Я так и не поняла, чего она уперлась. Пристала, чтобы я ехала с ней домой, в Австралию, ноль внимания на все мои отнекивания. Пришлось даже перед ее носом сжечь свой билет на самолет, только тогда она наконец поверила, что я не прикалываюсь. И давай реветь. Но я же не ее собственность. Человек не может быть чьей-то собственностью — вот это я поняла твердо.

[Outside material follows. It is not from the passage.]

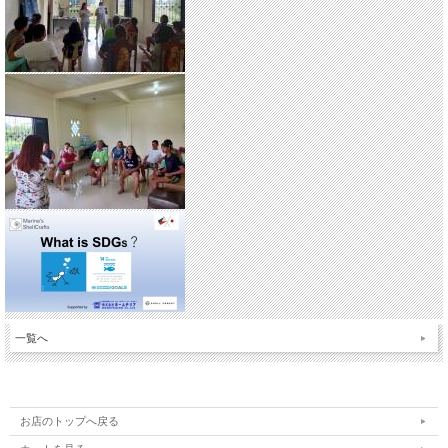
一覧へ
お店のトップへ戻る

Из-за жары спальня так зашторена, что ни черта не видно. Мои глаза выхватили из этого пурпурного полумрака горшок с белыми нарциссами. Узнаю Пусс: всегда старалась свить тут уютное гнездышко, хотя в фермерских домах это редко кому удается. Присмотревшись, разглядела на кровати что-то розовое и мохнатое — розовая кошка, класс! Но это была всего лишь подушка из крашеной овчины. Я — сразу теребить подушечьи розовые космы и твердить про себя, как мантру: «Я не хочу в тюрьму, я не хочу в их тюрьму, не хочу». Потом легла и долго рассматривала безделушки: фарфоровых кошечек, всякие медные штучки, свадебные фотографии. У Пусси короткая стрижка, ежиком, почти как у парня, здоровый румянец. Мамуля моя, та всегда была бель фам — на затылке тугой аккуратный пучок, декольте, подвитые ресницы и не очень умело подведенные глаза.

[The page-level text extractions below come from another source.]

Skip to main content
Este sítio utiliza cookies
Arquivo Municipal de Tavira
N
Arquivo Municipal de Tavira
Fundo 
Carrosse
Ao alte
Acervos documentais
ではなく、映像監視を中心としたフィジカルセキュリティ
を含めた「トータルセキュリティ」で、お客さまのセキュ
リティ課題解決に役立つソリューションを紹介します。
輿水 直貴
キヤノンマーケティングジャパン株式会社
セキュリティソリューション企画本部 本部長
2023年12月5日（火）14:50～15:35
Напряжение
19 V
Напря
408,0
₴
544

Пусс крепенькая и жилистая, волосы у нее свои, не измученные краской, она ненавидит черное, чаще всего в чем-нибудь бордовом, любимый ее цвет, в ушах, — сережки на гвоздиках, кошмарные. Смотрю дальше. Кошки на комоде, кошки на книжных полках. Кошки мягкие, набитые поролоном, кошки фарфоровые, есть целые семейства, соединенные латунной цепочкой, — мама и трое котят. Полно картинок: раскрашенные от руки котята с удивленными глазками и распушенными щечками, у котят такой вид, будто им кто-то щекочет под хвостом. Боже, ну и тоска! Мне тогда вдруг подумалось (жуть!): ведь когда Пусси умрет, за всеми этими нарядными (есть и так себе) кисками придется кому-то ухаживать, а они на фиг никому не нужны.

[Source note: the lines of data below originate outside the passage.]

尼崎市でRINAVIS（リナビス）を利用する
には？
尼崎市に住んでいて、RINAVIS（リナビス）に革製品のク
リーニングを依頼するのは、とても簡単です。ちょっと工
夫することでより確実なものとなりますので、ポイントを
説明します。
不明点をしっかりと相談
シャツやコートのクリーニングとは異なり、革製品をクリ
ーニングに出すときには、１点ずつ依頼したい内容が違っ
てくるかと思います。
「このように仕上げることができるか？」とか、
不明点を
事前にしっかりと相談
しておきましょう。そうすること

…Встаю (это чуть позже), а голова как закружится, по спине мурашки, к горлу подступил комок — я успела-таки добежать до мусорного ведра, но чуть его не уронила. Запаха почти не чувствовалось, и я спрятала это синюшно-розовое ведерко в шкаф. Решила почистить зубы, и тут входит мама, с минералкой. Она почему-то на цыпочках (от напряжения даже слегка покачивается) семенит к кровати… Тим, тот явился с чаем и молча протянул мне чашку, но я гордо ее проигнорировала, и он так и стоял с протянутой рукой, а я заговорила с мамой — сама:

— Мам, он же таг, убийца.

— Ты ведь совсем не знаешь этого человека, Рути.

— И знать не хочу. Посмотри на меня, мамочка. Я научилась радоваться жизни. Мне хорошо, правда.

Я простодушно округляю глаза. «Ты же сама всегда говорила: делайте что хотите, лишь бы вам было хорошо», — напоминает ей мой взгляд.

Но на самом деле ничего хорошего, мне так же фигово, как им.

Мама теребит бумажный носовой платок. Тим приклеился к стене, эдакий красавец из мыльного сериала, когда тот в гневе: жилки на висках вздулись и пульсируют. Нужно срочно действовать. «Действуй, — учит Баба, — действуй, не упуская ни единой возможности». Надо убедить их, что я не чокнутая, просто каждая минута, проведенная тут с ними, мешает моему дальнейшему совершенствованию. Черт возьми! Как же мне с ними тут противно… не хочу я потакать их жалким инстинктам, убогой приземленности. Материалисты фиговы.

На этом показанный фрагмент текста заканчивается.